Ich, Anita: Wie ich in die Sache hineingeraten bin, vermag ich nicht mehr genau zu sagen. Jedenfalls habe ich Nina eines schönen Abends in einem Chat kennengelernt. Ich sass gemütlich vor einem Glas Weisswein auf meiner Veranda, mit einem prächtigen Blick auf Kephalonia, unsere Nachbarinsel, die eigentlich nur aus einem Hügel besteht. Die Heimat von Odysseus und Penelope. Dann hat mein Handy vibriert, ich erinnere mich noch genau – aber eben. Es vibriert ziemlich oft in letzter Zeit. Normalerweise kontaktieren mich Männer mit eindeutigen Absichten, oder dann sind es Frau-Männer, sprich Männer, die sich als Frauen ausgeben, um rascher an mich ranzukommen. Sex mit Fremden gegenüber bin ich keineswegs abgeneigt – aber ich bin in den letzten Jahren zurückhaltend geworden, weil ich ja nicht nur als Frau, sondern auch als Autorin begehrt werde. Mir ist es jedes Mal wichtig zu wissen, ob ich jetzt mein Gegenüber als Frau oder als relativ bekannte Autorin beglücken, bespassen oder gar befriedigen soll.

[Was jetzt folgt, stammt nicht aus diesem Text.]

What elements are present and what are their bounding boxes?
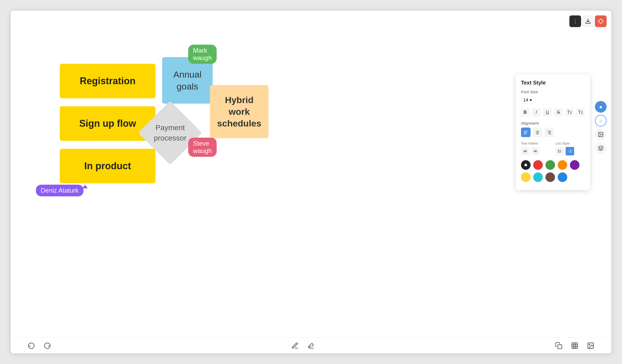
color-brown[interactable] [545, 172, 555, 182]
empty-circle-icon: ○ [599, 118, 602, 124]
canvas: Registration Sign up flow In product Ann… [11, 11, 611, 337]
color-red[interactable] [533, 160, 543, 170]
fill-circle-btn[interactable]: ● [595, 101, 607, 113]
font-size-value: 14 [523, 98, 528, 103]
empty-circle-btn[interactable]: ○ [595, 115, 607, 126]
color-black[interactable] [521, 160, 531, 170]
font-size-select[interactable]: 14 ▾ [521, 96, 534, 104]
svg-rect-3 [524, 132, 526, 133]
hybrid-work-label: Hybridworkschedules [217, 94, 261, 129]
undo-btn[interactable] [27, 341, 36, 350]
bottom-right-tools [554, 341, 595, 350]
align-center-btn[interactable] [533, 128, 542, 137]
registration-node[interactable]: Registration [60, 64, 156, 98]
hybrid-work-node[interactable]: Hybridworkschedules [210, 85, 268, 138]
svg-point-34 [599, 133, 600, 134]
deniz-arrow [82, 185, 88, 188]
layers-btn[interactable] [595, 142, 607, 154]
panel-title: Text Style [521, 80, 585, 86]
pen-btn[interactable] [290, 341, 300, 350]
svg-rect-6 [536, 131, 539, 132]
underline-btn[interactable]: U [543, 108, 552, 117]
sign-up-flow-label: Sign up flow [79, 118, 136, 129]
svg-marker-35 [598, 146, 603, 148]
list-style-label: List Style [556, 141, 585, 145]
indent-increase-btn[interactable] [531, 147, 540, 155]
svg-marker-1 [598, 19, 603, 24]
superscript-btn[interactable]: T2 [565, 108, 574, 117]
format-buttons-row: B I U S T2 T2 [521, 108, 585, 117]
color-blue[interactable] [558, 172, 567, 182]
layers-icon [598, 145, 604, 151]
image-tool-btn[interactable] [595, 129, 607, 140]
bottom-toolbar [11, 337, 611, 353]
in-product-label: In product [84, 160, 131, 172]
download-button[interactable] [582, 15, 594, 27]
svg-rect-13 [549, 134, 551, 134]
menu-icon: ⋮ [573, 18, 578, 24]
top-toolbar: ⋮ [569, 15, 607, 27]
app-container: ⋮ Registration Sign up flow In product A… [11, 11, 611, 353]
deniz-ataturk-tag[interactable]: Deniz Ataturk [36, 185, 83, 196]
color-palette-row1 [521, 160, 585, 170]
svg-point-43 [589, 344, 590, 345]
download-icon [585, 18, 591, 24]
mark-waugh-tag[interactable]: Mark waugh [188, 45, 217, 64]
bold-btn[interactable]: B [521, 108, 529, 117]
svg-rect-11 [549, 132, 551, 133]
diamond-icon [598, 18, 604, 24]
mark-waugh-label: Mark waugh [193, 47, 212, 62]
indent-list-row: Text Indent List Style [521, 141, 585, 155]
ordered-list-btn[interactable]: 123 [566, 147, 574, 155]
steve-waugh-tag[interactable]: Steve waugh [188, 138, 217, 157]
bottom-center-tools [290, 341, 316, 350]
steve-waugh-label: Steve waugh [193, 140, 212, 155]
svg-rect-4 [524, 133, 527, 133]
svg-rect-2 [524, 131, 528, 132]
annual-goals-node[interactable]: Annualgoals [162, 57, 213, 104]
text-indent-label: Text Indent [521, 141, 550, 145]
right-tools: ● ○ [595, 101, 607, 154]
unordered-list-btn[interactable] [556, 147, 564, 155]
svg-rect-5 [524, 134, 526, 134]
annual-goals-label: Annualgoals [173, 69, 201, 92]
svg-rect-10 [547, 131, 551, 132]
color-purple[interactable] [570, 160, 579, 170]
text-style-panel: Text Style Font Size 14 ▾ B I U S T2 T2 … [516, 74, 590, 190]
strikethrough-btn[interactable]: S [554, 108, 563, 117]
svg-rect-7 [536, 132, 539, 133]
copy-btn[interactable] [554, 341, 564, 350]
eraser-button[interactable] [595, 15, 607, 27]
align-left-btn[interactable] [521, 128, 531, 137]
fill-circle-icon: ● [599, 104, 602, 110]
font-size-label: Font Size [521, 90, 585, 94]
align-right-btn[interactable] [544, 128, 554, 137]
eraser-btn[interactable] [306, 341, 316, 350]
bottom-left-tools [27, 341, 52, 350]
subscript-btn[interactable]: T2 [576, 108, 585, 117]
redo-btn[interactable] [43, 341, 52, 350]
color-palette-row2 [521, 172, 585, 182]
color-green[interactable] [545, 160, 555, 170]
image-btn[interactable] [586, 341, 595, 350]
color-orange[interactable] [558, 160, 567, 170]
registration-label: Registration [80, 75, 136, 87]
svg-point-24 [558, 151, 559, 151]
deniz-ataturk-label: Deniz Ataturk [41, 187, 79, 194]
menu-button[interactable]: ⋮ [569, 15, 581, 27]
color-teal[interactable] [533, 172, 543, 182]
svg-rect-36 [558, 345, 562, 349]
crop-btn[interactable] [570, 341, 579, 350]
svg-rect-12 [548, 133, 551, 133]
italic-btn[interactable]: I [532, 108, 541, 117]
svg-point-23 [558, 150, 559, 150]
svg-point-25 [558, 152, 559, 153]
svg-rect-8 [536, 133, 539, 133]
svg-rect-9 [536, 134, 539, 134]
alignment-row [521, 128, 585, 137]
indent-decrease-btn[interactable] [521, 147, 529, 155]
image-tool-icon [598, 132, 604, 137]
color-yellow[interactable] [521, 172, 531, 182]
alignment-label: Alignment [521, 121, 585, 125]
svg-text:3: 3 [568, 152, 569, 153]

Bei Nina, dieser neuerlichen Chat-Anfrage, wusste ich aber sofort, dass es sich um eine echte Frau handelt, eine, die ziemlich genau Bescheid wusste über meine letzten im Internet veröffentlichten 350 Kurzgeschichten. Für mich sind es mittlerweile gefühlte 1'000 Stories – aber Nina hat mich eines Besseren belehrt. «Ach, weisst Du, Anita», hat sie mich angetextet, «es sind nicht ganz alle Deiner Erzählungen nach meinem Geschmack, vor allem die früheren nicht. Aber Du wirst immer besser, und ich befriedige mich so gerne in Gedanken an Dein literarisches Biotop».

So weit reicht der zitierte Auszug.